Seeing *** System restart required *** every time you log on to your Ubuntu server? You are not alone.
If you use an Ubuntu server, you might have come across the message that notifies you that your system needs a restart. This specially happens if you are using a Digital Ocean droplet.
What is this message? Why you see it and should you really restart your server that could result in a downtime? I’ll explain all these things in this article.
What to do with System Restart Required message on Ubuntu?
The message is self-explanatory for the most part. Your Linux system thinks that system should be restarted. Usually you would see this message after installing kernel updates. Some security patches will only come into effect when you reboot the system.
How do you know if it was a kernel update that caused the system restart request? There is a way to find it out.
You can check the content of the file /var/run/reboot-required.pkgs:
cat /var/run/reboot-required.pkgs linux-base linux-base
In my case, the restart was request by the Linux image base package. You may also see something like linux-image-x.x.x-xx-generic. This indicates that a recent Linux kernel update needs a system restart.
Should you really restart your system every time you see *** System Restart Required ***?
That’s the important question. A restart equals a downtime. Services and applications running on the server will be unavailable for duration of the restart unless you have a better mechanism like a load balancer in place.
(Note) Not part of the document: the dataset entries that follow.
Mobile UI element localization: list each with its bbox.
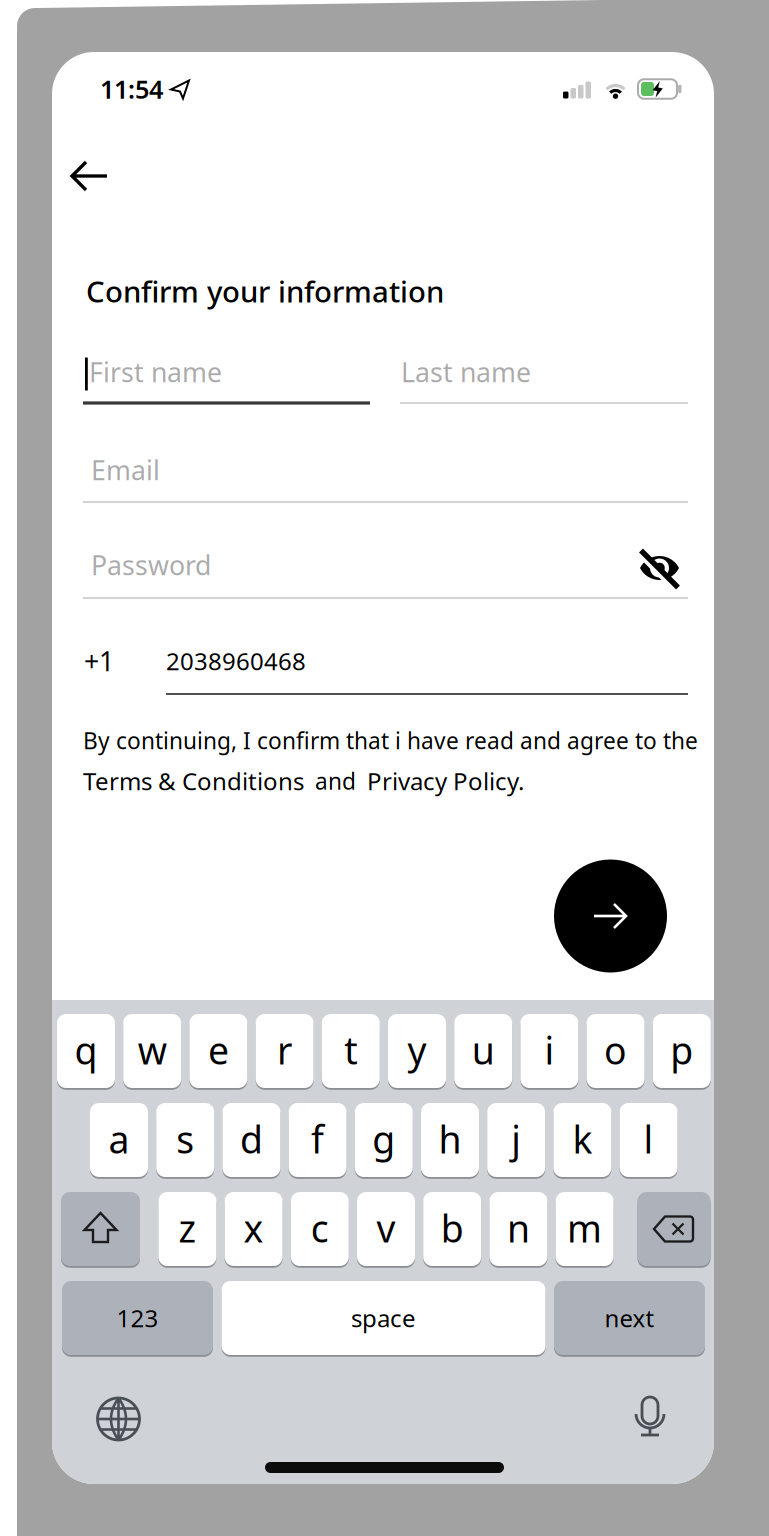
button[interactable]: y [388, 1014, 446, 1088]
button[interactable]: z [158, 1192, 216, 1266]
button[interactable]: Next keyboard [96, 1396, 142, 1442]
button[interactable]: f [289, 1103, 347, 1177]
staticText: t [344, 1025, 357, 1075]
button[interactable]: next [554, 1281, 705, 1355]
staticText: g [372, 1114, 395, 1164]
button[interactable]: +1 [83, 626, 688, 696]
staticText: +1 [84, 643, 114, 679]
button[interactable]: w [123, 1014, 181, 1088]
staticText: o [604, 1025, 627, 1075]
button[interactable]: c [291, 1192, 349, 1266]
staticText: l [644, 1114, 654, 1164]
button[interactable]: Back [69, 159, 109, 193]
staticText: x [244, 1203, 264, 1253]
staticText: Terms & Conditions [83, 765, 304, 797]
staticText: First name [89, 354, 222, 390]
staticText: and [315, 766, 356, 796]
button[interactable]: Dictate [635, 1396, 665, 1440]
button[interactable]: i [520, 1014, 578, 1088]
button[interactable]: Next [554, 860, 667, 972]
staticText: Email [91, 452, 160, 488]
button[interactable]: Privacy Policy. [367, 765, 524, 797]
button[interactable]: r [256, 1014, 314, 1088]
button[interactable]: s [156, 1103, 214, 1177]
button[interactable]: j [487, 1103, 545, 1177]
staticText: j [511, 1114, 521, 1164]
staticText: v [376, 1203, 396, 1253]
button[interactable]: d [222, 1103, 280, 1177]
staticText: c [311, 1203, 329, 1253]
button[interactable]: p [653, 1014, 711, 1088]
button[interactable]: Email [83, 436, 688, 506]
button[interactable]: l [620, 1103, 678, 1177]
button[interactable]: u [454, 1014, 512, 1088]
button[interactable]: Last name [400, 337, 688, 407]
button[interactable]: o [587, 1014, 645, 1088]
staticText: Password [91, 547, 211, 583]
button[interactable]: Password [83, 531, 688, 601]
button[interactable]: 123 [62, 1281, 213, 1355]
button[interactable]: x [225, 1192, 283, 1266]
button[interactable]: a [90, 1103, 148, 1177]
button[interactable]: First name [83, 337, 370, 407]
staticText: d [240, 1114, 263, 1164]
staticText: z [178, 1203, 196, 1253]
button[interactable]: h [421, 1103, 479, 1177]
button[interactable]: space [222, 1281, 546, 1355]
staticText: r [277, 1025, 292, 1075]
button[interactable]: v [357, 1192, 415, 1266]
staticText: space [351, 1302, 416, 1334]
button[interactable]: Show password [632, 540, 688, 596]
staticText: b [441, 1203, 464, 1253]
button[interactable]: b [423, 1192, 481, 1266]
staticText: k [572, 1114, 592, 1164]
staticText: Privacy Policy. [367, 765, 524, 797]
button[interactable]: Delete [638, 1192, 710, 1266]
staticText: Confirm your information [86, 272, 444, 310]
staticText: f [311, 1114, 324, 1164]
staticText: i [544, 1025, 554, 1075]
staticText: Last name [401, 354, 531, 390]
staticText: 11:54 [100, 72, 163, 106]
button[interactable]: e [189, 1014, 247, 1088]
staticText: e [208, 1025, 229, 1075]
staticText: a [108, 1114, 130, 1164]
button[interactable]: g [355, 1103, 413, 1177]
button[interactable]: Terms & Conditions [83, 765, 304, 797]
staticText: q [74, 1025, 98, 1075]
staticText: s [176, 1114, 194, 1164]
button[interactable]: t [322, 1014, 380, 1088]
button[interactable]: k [553, 1103, 611, 1177]
staticText: 2038960468 [166, 645, 306, 677]
staticText: By continuing, I confirm that i have rea… [83, 725, 698, 756]
staticText: next [604, 1302, 654, 1334]
button[interactable]: Shift [61, 1192, 140, 1266]
staticText: y [408, 1025, 426, 1075]
staticText: w [138, 1025, 167, 1075]
staticText: m [567, 1203, 602, 1253]
button[interactable]: m [556, 1192, 614, 1266]
staticText: u [472, 1025, 495, 1075]
button[interactable]: n [489, 1192, 547, 1266]
button[interactable]: q [57, 1014, 115, 1088]
staticText: p [670, 1025, 693, 1075]
staticText: n [507, 1203, 530, 1253]
staticText: h [438, 1114, 462, 1164]
staticText: 123 [116, 1302, 158, 1334]
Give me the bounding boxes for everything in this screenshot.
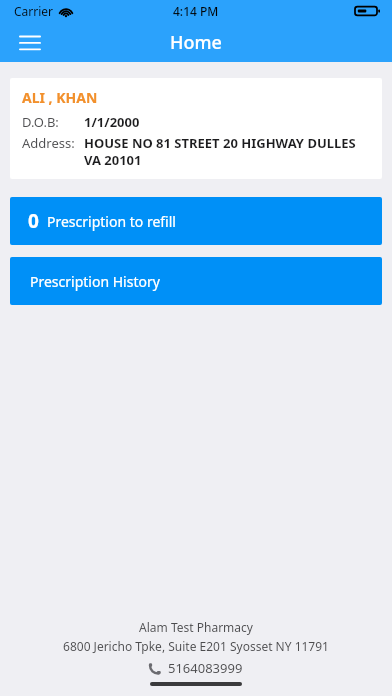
staticText: 1/1/2000 — [84, 113, 140, 131]
staticText: HOUSE NO 81 STREET 20 HIGHWAY DULLES VA … — [84, 134, 370, 169]
staticText: Address: — [22, 134, 75, 152]
staticText: 0 — [28, 208, 39, 234]
button[interactable]: Menu — [10, 22, 50, 62]
staticText: Alam Test Pharmacy — [139, 619, 253, 635]
staticText: Prescription History — [30, 272, 160, 291]
staticText: Prescription to refill — [47, 212, 176, 231]
staticText: 5164083999 — [168, 659, 243, 677]
staticText: 4:14 PM — [173, 3, 219, 19]
button[interactable]: ALI , KHAN — [10, 78, 382, 179]
staticText: Carrier — [14, 3, 54, 19]
staticText: ALI , KHAN — [22, 88, 98, 107]
button[interactable]: 0 — [10, 197, 382, 245]
staticText: 6800 Jericho Tpke, Suite E201 Syosset NY… — [63, 638, 329, 654]
button[interactable]: Prescription History — [10, 257, 382, 305]
staticText: D.O.B: — [22, 113, 59, 131]
staticText: Home — [170, 30, 222, 55]
button[interactable]: 5164083999 — [143, 658, 249, 678]
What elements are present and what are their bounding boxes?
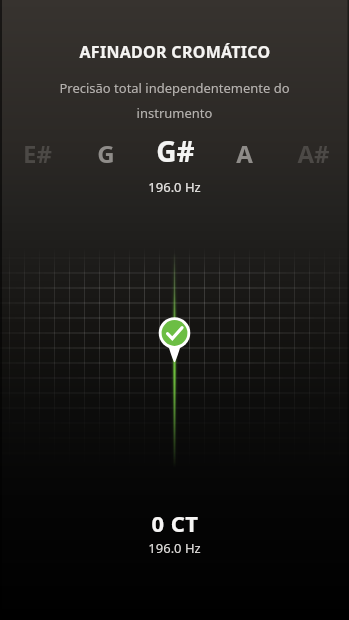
button[interactable]: E# bbox=[4, 133, 70, 173]
button[interactable]: G bbox=[73, 133, 139, 173]
staticText: G# bbox=[156, 132, 195, 170]
staticText: Precisão total independentemente do inst… bbox=[59, 79, 290, 121]
staticText: A bbox=[236, 137, 253, 170]
staticText: G bbox=[97, 137, 115, 170]
staticText: 196.0 Hz bbox=[148, 178, 201, 196]
staticText: AFINADOR CROMÁTICO bbox=[79, 41, 271, 63]
staticText: 196.0 Hz bbox=[148, 539, 201, 557]
staticText: 0 CT bbox=[151, 508, 199, 538]
staticText: E# bbox=[23, 137, 52, 170]
staticText: A# bbox=[297, 137, 330, 170]
button[interactable]: A bbox=[211, 133, 277, 173]
button[interactable]: A# bbox=[280, 133, 346, 173]
button[interactable]: G# bbox=[140, 131, 210, 171]
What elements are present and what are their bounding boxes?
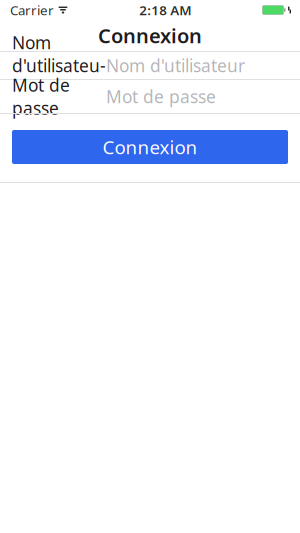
- staticText: 2:18 AM: [139, 1, 191, 19]
- staticText: Nom d'utilisateur: [106, 54, 245, 77]
- staticText: Connexion: [98, 22, 202, 49]
- staticText: Connexion: [102, 135, 198, 159]
- staticText: Mot de passe: [106, 85, 216, 108]
- staticText: Carrier: [10, 1, 54, 19]
- staticText: Mot de passe: [12, 74, 70, 120]
- staticText: Nom d'utilisateur: [12, 31, 106, 100]
- button[interactable]: Connexion: [12, 130, 288, 164]
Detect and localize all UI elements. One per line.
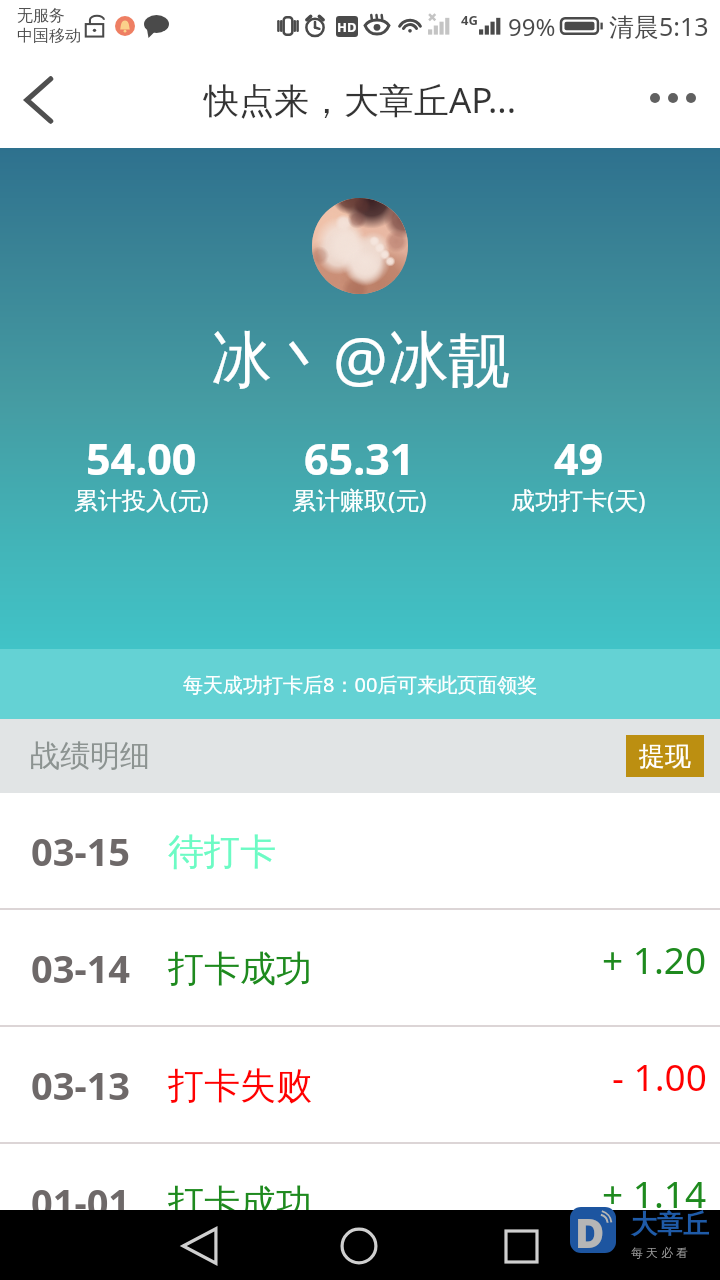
button[interactable]: Home	[324, 1211, 394, 1280]
staticText: 65.31	[304, 429, 415, 488]
staticText: 03-15	[31, 825, 131, 877]
staticText: 快点来，大章丘AP...	[204, 76, 517, 124]
staticText: 01-01	[31, 1176, 131, 1228]
staticText: HD	[337, 18, 357, 36]
staticText: 大章丘	[631, 1208, 709, 1241]
staticText: 99%	[508, 10, 556, 43]
staticText: - 1.00	[612, 1051, 707, 1101]
staticText: 03-13	[31, 1059, 131, 1111]
staticText: 每 天 必 看	[631, 1244, 689, 1260]
staticText: 打卡成功	[168, 1180, 312, 1225]
button[interactable]: Back	[3, 65, 73, 135]
button[interactable]: 提现	[626, 735, 704, 777]
staticText: 战绩明细	[30, 737, 150, 775]
staticText: + 1.14	[602, 1168, 707, 1218]
staticText: 03-14	[31, 942, 131, 994]
staticText: D	[575, 1207, 605, 1251]
button[interactable]: Recents	[486, 1211, 556, 1280]
button[interactable]: 03-13	[0, 1027, 720, 1142]
button[interactable]: 03-15	[0, 793, 720, 908]
staticText: 累计投入(元)	[74, 483, 209, 516]
staticText: 49	[554, 429, 604, 488]
staticText: 每天成功打卡后8：00后可来此页面领奖	[183, 671, 538, 698]
button[interactable]: 03-14	[0, 910, 720, 1025]
staticText: 中国移动	[17, 26, 81, 46]
button[interactable]: 01-01	[0, 1144, 720, 1259]
staticText: + 1.20	[602, 934, 707, 984]
button[interactable]: Back	[164, 1211, 234, 1280]
staticText: 成功打卡(天)	[511, 483, 646, 516]
staticText: 无服务	[17, 6, 65, 26]
staticText: 打卡失败	[168, 1063, 312, 1108]
staticText: 冰丶@冰靓	[211, 316, 510, 399]
staticText: 54.00	[86, 429, 197, 488]
staticText: 清晨5:13	[609, 9, 709, 43]
staticText: 累计赚取(元)	[292, 483, 427, 516]
button[interactable]: More options	[637, 62, 709, 134]
staticText: 提现	[639, 740, 691, 773]
staticText: 打卡成功	[168, 946, 312, 991]
staticText: 4G	[461, 11, 478, 29]
staticText: 待打卡	[168, 829, 276, 874]
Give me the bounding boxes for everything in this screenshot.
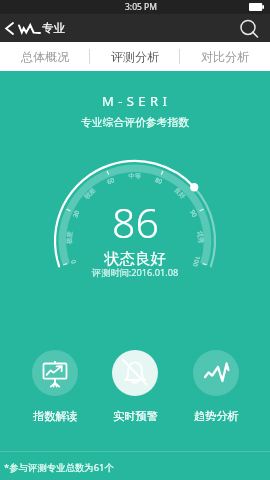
button[interactable]: 对比分析 <box>180 42 270 71</box>
button[interactable]: 评测分析 <box>90 42 180 71</box>
staticText: 趋势分析 <box>194 409 239 423</box>
staticText: 专业综合评价参考指数 <box>81 116 189 130</box>
staticText: 评测时间:2016.01.08 <box>92 266 179 279</box>
button[interactable]: Back <box>0 14 19 42</box>
staticText: 实时预警 <box>113 409 158 423</box>
staticText: 对比分析 <box>201 49 249 64</box>
staticText: 评测分析 <box>111 49 159 64</box>
staticText: *参与评测专业总数为61个 <box>4 461 114 474</box>
button[interactable]: 总体概况 <box>0 42 90 71</box>
staticText: M-SERI <box>102 92 172 110</box>
staticText: 86 <box>112 194 159 250</box>
button[interactable]: Search <box>234 14 270 42</box>
button[interactable]: 指数解读 <box>25 350 85 423</box>
button[interactable]: 实时预警 <box>105 350 165 423</box>
staticText: 专业 <box>42 21 65 35</box>
button[interactable]: 趋势分析 <box>186 350 246 423</box>
staticText: 3:05 PM <box>125 1 157 13</box>
staticText: 指数解读 <box>33 409 78 423</box>
staticText: 状态良好 <box>104 249 166 269</box>
staticText: 总体概况 <box>21 49 69 64</box>
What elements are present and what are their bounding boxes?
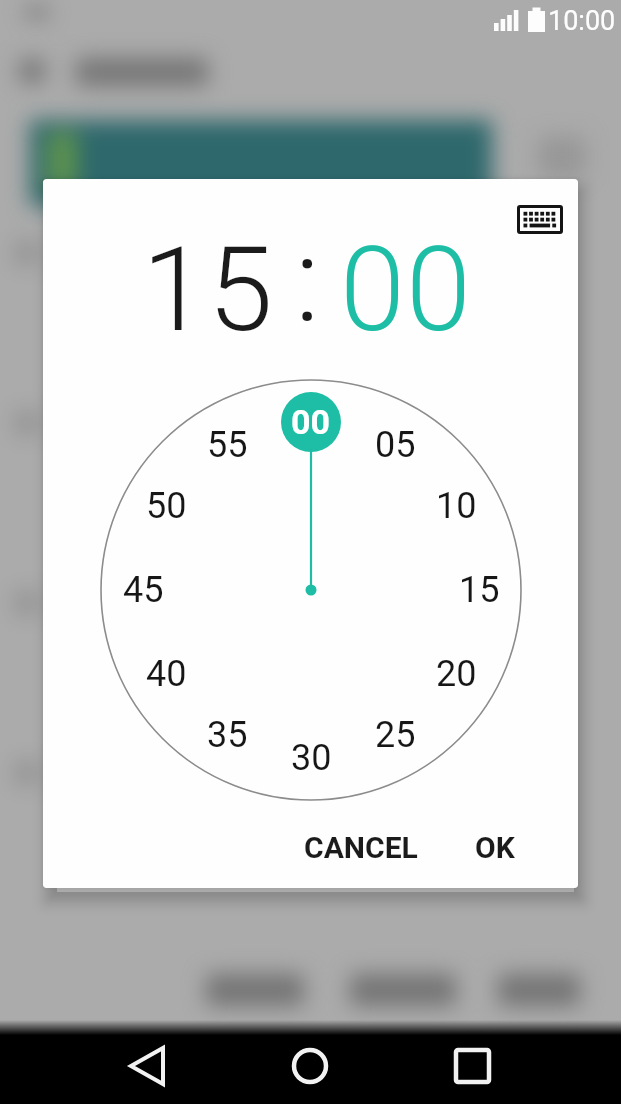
button[interactable]: OK	[450, 819, 540, 875]
staticText: CANCEL	[304, 830, 418, 865]
button[interactable]	[207, 1020, 414, 1104]
button[interactable]: 10	[416, 476, 496, 536]
button[interactable]: 30	[271, 728, 351, 788]
staticText: 00	[340, 221, 473, 358]
button[interactable]: 35	[187, 705, 267, 765]
staticText: 30	[291, 737, 332, 779]
staticText: 20	[436, 653, 477, 695]
button[interactable]: 50	[126, 476, 206, 536]
button[interactable]	[511, 199, 569, 239]
button[interactable]: 00	[271, 392, 351, 452]
button[interactable]: 15	[439, 560, 519, 620]
staticText: 15	[459, 569, 500, 611]
button[interactable]	[414, 1020, 621, 1104]
staticText: 45	[123, 569, 164, 611]
button[interactable]: 55	[187, 415, 267, 475]
staticText: 05	[375, 424, 416, 466]
staticText: 25	[375, 714, 416, 756]
button[interactable]: 25	[355, 705, 435, 765]
staticText: 40	[146, 653, 187, 695]
staticText: OK	[475, 830, 515, 865]
button[interactable]	[0, 1020, 207, 1104]
staticText: 15	[142, 221, 275, 358]
button[interactable]: 40	[126, 644, 206, 704]
button[interactable]: CANCEL	[296, 819, 426, 875]
staticText: 10:00	[548, 5, 616, 37]
button[interactable]: 45	[103, 560, 183, 620]
staticText: 10	[436, 485, 477, 527]
staticText: :	[295, 211, 320, 348]
button[interactable]: 05	[355, 415, 435, 475]
button[interactable]: 20	[416, 644, 496, 704]
staticText: 00	[291, 402, 331, 442]
staticText: 35	[207, 714, 248, 756]
staticText: 50	[146, 485, 187, 527]
staticText: 55	[207, 424, 248, 466]
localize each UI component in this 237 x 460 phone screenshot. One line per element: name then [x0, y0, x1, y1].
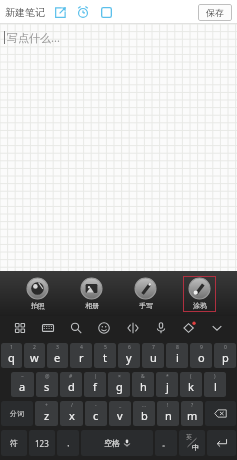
- staticText: 写点什么...: [7, 30, 60, 45]
- button[interactable]: Switch language: [179, 430, 205, 456]
- staticText: 相册: [85, 301, 99, 310]
- staticText: j: [166, 379, 169, 394]
- staticText: 英: [186, 433, 192, 441]
- staticText: &: [141, 373, 145, 380]
- staticText: b: [141, 408, 148, 423]
- button[interactable]: Search: [66, 318, 86, 338]
- staticText: 手写: [139, 301, 153, 310]
- button[interactable]: Emoji: [94, 318, 114, 338]
- staticText: z: [44, 408, 50, 423]
- staticText: n: [165, 408, 172, 423]
- button[interactable]: ×: [108, 372, 130, 397]
- button[interactable]: ~: [11, 372, 34, 397]
- staticText: ~: [21, 373, 24, 380]
- staticText: t: [103, 350, 107, 365]
- staticText: 0: [224, 344, 227, 351]
- button[interactable]: 拍照: [21, 276, 54, 312]
- button[interactable]: +: [35, 401, 58, 426]
- staticText: c: [93, 408, 99, 423]
- staticText: k: [188, 379, 194, 394]
- button[interactable]: ): [204, 372, 226, 397]
- staticText: 4: [80, 344, 83, 351]
- staticText: 5: [104, 344, 107, 351]
- staticText: 空格: [104, 438, 120, 448]
- staticText: 符: [10, 438, 18, 448]
- button[interactable]: 。: [155, 430, 177, 456]
- button[interactable]: Text cursor: [123, 318, 143, 338]
- button[interactable]: 空格: [81, 430, 153, 456]
- button[interactable]: Theme: [179, 318, 199, 338]
- staticText: 6: [128, 344, 131, 351]
- staticText: i: [176, 350, 179, 365]
- button[interactable]: ?: [181, 401, 203, 426]
- staticText: s: [44, 379, 50, 394]
- button[interactable]: ，: [57, 430, 79, 456]
- button[interactable]: 6: [118, 343, 140, 368]
- staticText: 2: [33, 344, 36, 351]
- button[interactable]: 分词: [1, 401, 33, 426]
- staticText: 中: [192, 443, 199, 452]
- button[interactable]: 保存: [198, 4, 232, 21]
- staticText: 新建笔记: [5, 6, 45, 19]
- button[interactable]: Voice input: [151, 318, 171, 338]
- button[interactable]: 4: [70, 343, 92, 368]
- staticText: g: [116, 379, 123, 394]
- button[interactable]: Checklist: [98, 4, 114, 20]
- button[interactable]: Share: [52, 4, 68, 20]
- staticText: l: [214, 379, 217, 394]
- button[interactable]: |: [84, 372, 106, 397]
- staticText: @: [45, 373, 50, 380]
- staticText: 123: [35, 438, 49, 449]
- staticText: u: [150, 350, 157, 365]
- button[interactable]: …: [133, 401, 155, 426]
- staticText: *: [166, 373, 169, 380]
- button[interactable]: 1: [1, 343, 22, 368]
- button[interactable]: -: [85, 401, 107, 426]
- staticText: ×: [118, 373, 121, 380]
- staticText: e: [54, 350, 61, 365]
- staticText: 涂鸦: [193, 301, 207, 310]
- button[interactable]: 涂鸦: [183, 276, 216, 312]
- staticText: r: [79, 350, 84, 365]
- staticText: d: [68, 379, 75, 394]
- button[interactable]: @: [36, 372, 58, 397]
- button[interactable]: 相册: [75, 276, 108, 312]
- staticText: …: [142, 402, 146, 409]
- staticText: -: [95, 402, 97, 409]
- staticText: 1: [10, 344, 13, 351]
- staticText: ，: [64, 438, 72, 448]
- staticText: #: [69, 373, 73, 380]
- button[interactable]: #: [60, 372, 82, 397]
- button[interactable]: 2: [24, 343, 45, 368]
- button[interactable]: 8: [166, 343, 188, 368]
- button[interactable]: Enter: [207, 430, 236, 456]
- button[interactable]: 符: [1, 430, 27, 456]
- staticText: a: [19, 379, 26, 394]
- button[interactable]: Keyboard layout: [38, 318, 58, 338]
- button[interactable]: Backspace: [205, 401, 236, 426]
- button[interactable]: *: [156, 372, 178, 397]
- button[interactable]: /: [60, 401, 83, 426]
- button[interactable]: 7: [142, 343, 164, 368]
- button[interactable]: 9: [190, 343, 212, 368]
- button[interactable]: 0: [214, 343, 236, 368]
- staticText: 7: [152, 344, 155, 351]
- button[interactable]: 5: [94, 343, 116, 368]
- button[interactable]: 3: [47, 343, 68, 368]
- staticText: +: [45, 402, 48, 409]
- staticText: ): [214, 373, 216, 380]
- button[interactable]: Hide keyboard: [207, 318, 227, 338]
- staticText: q: [8, 350, 15, 365]
- button[interactable]: 123: [29, 430, 55, 456]
- staticText: 。: [162, 438, 170, 448]
- button[interactable]: _: [109, 401, 131, 426]
- staticText: 3: [56, 344, 59, 351]
- button[interactable]: Reminder: [75, 4, 91, 20]
- button[interactable]: 手写: [129, 276, 162, 312]
- staticText: v: [117, 408, 123, 423]
- button[interactable]: (: [180, 372, 202, 397]
- button[interactable]: Apps: [10, 318, 30, 338]
- staticText: !: [167, 402, 169, 409]
- button[interactable]: &: [132, 372, 154, 397]
- button[interactable]: !: [157, 401, 179, 426]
Imagine losing traffic to your website or service disruption because of the restart.
But not restarting your system could also mean that important updates won’t be applied properly and your server would be vulnerable.
What should you do? Should you restart the server or not?
One way could be to see the latest changelog of the package that requested the restart.
xargs apt-get changelog < /var/run/reboot-required.pkgs
The changelog will show the entire history of the said package. You should only look at the latest entry in the changelog and see if it displays an urgency of high, emergency or critical. If that’s the case, you must restart Ubuntu server.
linux-base (4.5ubuntu1~16.04.1) xenial; urgency=low * Update xenial to the latest linux-base. (LP: #1766728) -- Thadeu Lima de Souza Cascardo <firstname.lastname@example.org> Tue, 24 Apr 2018 18:36:02 -0300
If the urgency is low or medium, it’s up to you if you want to restart the server or not. You may also delete the file /var/run/reboot-required so that it won’ show you the ***System Restart Required*** at the login. This message may return in future if a newer system update thinks that system restart is needed.
When should you restart the server?
Best practice in the industry is to restart the system at the lowest activity time. If you are managing your server for a while, you should have an idea when your server is at its lowest network usage. Server restart normally takes less than a minute if it’s one of the VPS or cloud servers offered by Linode or Digital Ocean.
You don’t need to be online while restarting the server. Just use the shutdown command in Linux and schedule a reboot. However, it’s a good practice to monitor these activities for unintended behaviors.
How to avoid a restart even for security patches
I understand that you wouldn’t want to restart your system even during low activity time. Thankfully, Ubuntu’s parent company, Canonical, does provide a way to handle this.
With their live patching service, you can install updates to your Linux kernel without restarting the server. This service is free for personal usage on three Ubuntu installs. You’ll have to create an Ubuntu One account for using the livepatch service.
A system restart is generally required when an update to the Linux kernel has been installed. Its really up to you what you want to do if you see the ‘System restart required’ message.
If you can restart the system, you should do it. If there are constraints, restart your system for high, critical or emergency patches. Using Canonical Livepatch service is also a good idea.